Remus stares at him, helpless and silent. The hoarse sobs echo in the kitchen, melding with the falling rain, threading through the cheery rose cotton curtains. He sobs into the table, unkempt hair concealing his face. Remus does not know what to do. He'd never seen him cry before. The cold tea is dripping on the floor. He wonders if it would be insensitive to get a towel to mop it up while the stranger was crying. Crying… He has changed, he has changed… The stranger's hand is sprawled across the table, unconsciously crushing a fallen petal so that the dust swims and vanishes on the wet tabletop. Remus studies the hand vaguely. His mind seems to have deserted him. He notes, with curious detachment, that he does not remember the thin, pale lines that crisscross his knuckles. His hand is much older, he decides. He can see each pumping vein underneath the translucent skin.
However, Remus thinks, he cannot just let this stranger that has come to sit at his table cry. He ought to do something. He takes the hand gently and soothingly strokes the scars with his thumb.
"C'mon," he hears himself whisper. "Don't do this… It's okay, it's okay… Don't cry, please…"
The sobs halt. The fingers that have intertwined with his shudder briefly. The stranger lifts his head. No tears, Remus thinks. No tears…They are all spent in the rock of Azkaban…They are all soaked in the rock in Azkaban…

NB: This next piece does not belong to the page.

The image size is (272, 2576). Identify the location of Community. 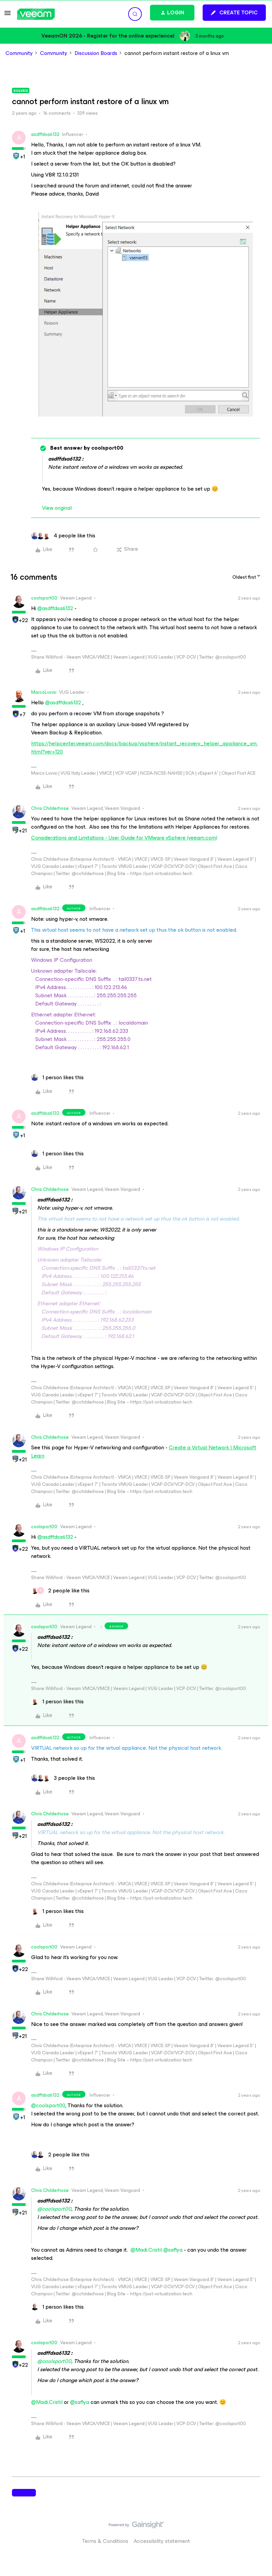
(19, 53).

He does not protest when the stranger stands with a start, knocking over his chair. He is quiet as they crash savagely to the tile, the stranger's lips moving hungrily against his own. He is unaware that the stranger whose cold, unfamiliar hands are fumbling fervently for buttons will fall into darkness. He cannot know that this man who ought to have been his friend and his lover and the life he always wanted will go uncried for, that he will be consumed with numbness when he sees what happened, that the tears that should have streamed will refuse to come, as if they all poured down the misty window glass on a gray afternoon that should have been happy.